Accusato di essersi intascato ticket, assolto un impiegato del Cup del “Fazzi”

Per il giudice Cinzia Vergine, Luca Gabrieli “non ha commesso il fatto”. Il dipendente era finito al banco degli imputati, dopo che la Asl aveva riscontrato un ammanco di circa 3.400 euro in un solo giorno

Foto di repertorio

LECCE - Era finito al banco degli imputati con l’accusa di essersi intascato in un solo giorno ticket per prestazioni sanitarie pari a un importo complessivo di quasi 3.400 euro, ma il processo ha invece stabilito che le cose non andarono affatto così.

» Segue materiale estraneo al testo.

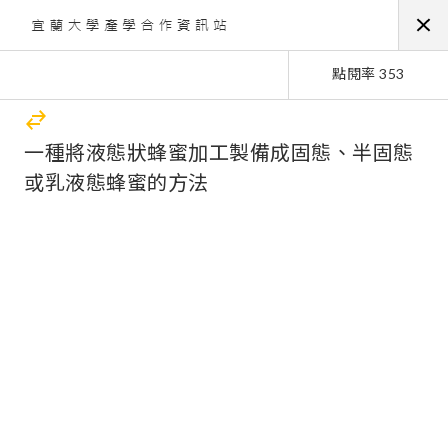
點閱率 353
一種將液態狀蜂蜜加工製備成固態、半固態
或乳液態蜂蜜的方法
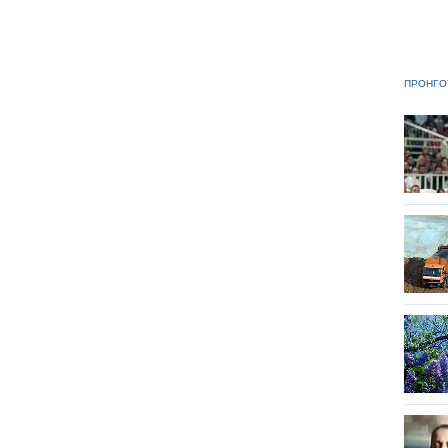
ΠΡΟΗΓΟ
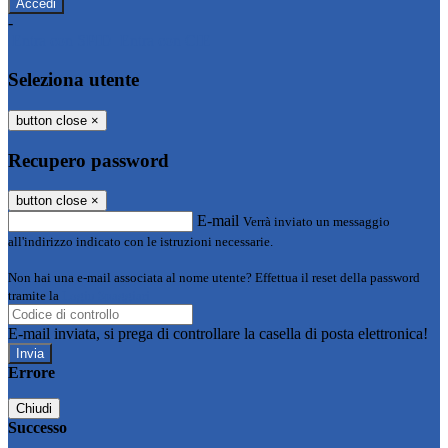
-
Entra con SPID
Entra con CIE
Seleziona utente
button close
×
Recupero password
button close
×
E-mail
Verrà inviato un messaggio
all'indirizzo indicato con le istruzioni necessarie.
Non hai una e-mail associata al nome utente? Effettua il reset della password
tramite la
Login Spaggiari
E-mail inviata, si prega di controllare la casella di posta elettronica!
Errore
Chiudi
Successo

L’addetto del Cup dell’ospedale “Vito Fazzi” e dipendente di SanitàService Luca Gabrieli, 39 anni, di Calimera, accusato di peculato, è stato assolto con formula piena “per non aver commesso il fatto” dal giudice Cinzia Vergine che ha così respinto la richiesta di condanna a un anno e dieci mesi avanzata dalla pubblica accusa rappresentata dal procuratore aggiunto Elsa Valeria Mignone.

Le motivazioni della sentenza non sono ancora note, lo saranno entro novanta giorni, ma stando a quanto sostenuto dall’imputato, attraverso il suo avvocato Massimo Gabrieli Tommasi, quel giorno, il 24 gennaio del 2017, non fu diverso dagli altri: il 39enne consegnò regolarmente l’importo al funzionario addetto ma non poté esibire una ricevuta agli inquirenti, perché queste per prassi venivano rilasciate solo una volta verificato il contenuto delle buste, quindi a volte anche dopo alcuni giorni.

Il legale aveva inoltre prodotto documentazione testimoniale che riguardava la collega in servizio con Gabrieli il giorno in cui sarebbe stato commesso il reato, secondo la quale tutto si svolse regolarmente.

Si chiude quindi così la vicenda giudiziaria nata quando il direttore generale dell’Asl di Lecce Rodolfo Rollo, dopo aver ricevuto la segnalazione dell’ammanco, la inoltrò ai carabinieri del Nas e all’amministratore unico di SanitàService.

Così dopo le verifiche del caso, il pubblico ministero Milto De Nozza chiese e ottenne il rinvio a giudizio dell’impiegato ritenuto “infedele”.

Nel processo, l’Azienda Sanitaria era parte civile con l’avvocato Alfredo Cacciapaglia.